The following Elsevier journals welcome the submission of Registered Reports*

  • Addiction Neuroscience

  • AJPM Focus

  • Archives of Biochemistry and Biophysics

  • Brain and Language

  • Brain Research

  • Clinica Chimica Acta

  • Clinical Biochemistry

  • Contemporary Educational Psychology

  • Current Research in Neurobiology

  • Current Research in Physiology

  • Developmental Biology

  • Infant Behavior and Development

  • International journal of Biological Macromolecules

  • International Journal of Psychophysiology

  • Journal of Chemical Neuroanatomy

  • Journal of Clinical Epidemiology

  • Journal of mass spectrometry and advances in the clinical laboratory

  • Journal of Neuroimmunology

  • Journal of School Psychology

  • NFS Journal

  • Practical laboratory medicine

  • Progress in Neuro-Psychopharmacology & Biological Psychiatry

  • Protein expression and purification

Submit your Register Report by visiting the journal’s homepage on ScienceDirect.

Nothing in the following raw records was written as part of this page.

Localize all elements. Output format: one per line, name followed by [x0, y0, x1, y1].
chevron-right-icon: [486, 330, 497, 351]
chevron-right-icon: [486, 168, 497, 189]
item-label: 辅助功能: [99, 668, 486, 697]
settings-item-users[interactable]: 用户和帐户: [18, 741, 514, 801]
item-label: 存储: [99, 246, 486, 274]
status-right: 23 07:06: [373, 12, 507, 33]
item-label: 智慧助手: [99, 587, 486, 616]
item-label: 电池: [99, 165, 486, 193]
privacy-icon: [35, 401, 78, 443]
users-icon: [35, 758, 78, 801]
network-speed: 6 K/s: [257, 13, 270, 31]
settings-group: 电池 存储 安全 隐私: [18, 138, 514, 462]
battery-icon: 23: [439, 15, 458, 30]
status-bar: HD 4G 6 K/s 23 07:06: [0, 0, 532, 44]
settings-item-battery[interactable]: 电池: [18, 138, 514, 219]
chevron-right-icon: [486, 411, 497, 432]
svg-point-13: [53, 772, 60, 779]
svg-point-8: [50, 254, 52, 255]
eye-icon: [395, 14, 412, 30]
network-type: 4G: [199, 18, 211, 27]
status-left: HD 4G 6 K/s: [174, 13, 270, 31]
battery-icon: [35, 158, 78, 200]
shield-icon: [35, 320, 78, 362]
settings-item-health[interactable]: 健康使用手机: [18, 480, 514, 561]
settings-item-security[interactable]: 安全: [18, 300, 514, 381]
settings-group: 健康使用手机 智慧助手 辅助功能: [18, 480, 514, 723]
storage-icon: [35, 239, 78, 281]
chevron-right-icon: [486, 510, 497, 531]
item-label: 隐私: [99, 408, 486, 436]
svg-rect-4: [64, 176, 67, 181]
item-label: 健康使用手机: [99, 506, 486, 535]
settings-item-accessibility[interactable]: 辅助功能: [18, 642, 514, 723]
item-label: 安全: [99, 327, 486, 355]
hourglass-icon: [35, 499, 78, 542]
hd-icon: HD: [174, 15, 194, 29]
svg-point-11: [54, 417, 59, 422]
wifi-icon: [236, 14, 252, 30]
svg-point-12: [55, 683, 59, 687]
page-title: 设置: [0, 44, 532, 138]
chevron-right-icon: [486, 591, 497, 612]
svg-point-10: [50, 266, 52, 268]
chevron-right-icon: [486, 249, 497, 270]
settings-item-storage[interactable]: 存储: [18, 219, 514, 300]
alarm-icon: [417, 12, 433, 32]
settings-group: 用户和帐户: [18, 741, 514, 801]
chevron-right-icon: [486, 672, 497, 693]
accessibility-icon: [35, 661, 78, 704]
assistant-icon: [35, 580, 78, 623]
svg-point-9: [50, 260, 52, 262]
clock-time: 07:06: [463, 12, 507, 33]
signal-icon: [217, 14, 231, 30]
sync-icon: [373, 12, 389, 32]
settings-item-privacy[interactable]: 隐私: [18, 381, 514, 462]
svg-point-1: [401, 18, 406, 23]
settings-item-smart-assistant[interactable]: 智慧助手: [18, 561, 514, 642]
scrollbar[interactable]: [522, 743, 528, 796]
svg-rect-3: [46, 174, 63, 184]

* Please note that some journals within Elsevier maintain their own unique Registered Reports publication process. For journals that are not on this list, please see the journal's specific guidelines for more information.

Citing a Registered Reports article

Both the stage I and stage II article will receive a definite volume and issue / article number and are fully citable the moment they are published. If the stage II article is published, researchers can choose themselves whether the stage I or stage II article is the most relevant – or both – depending on the context of the reference.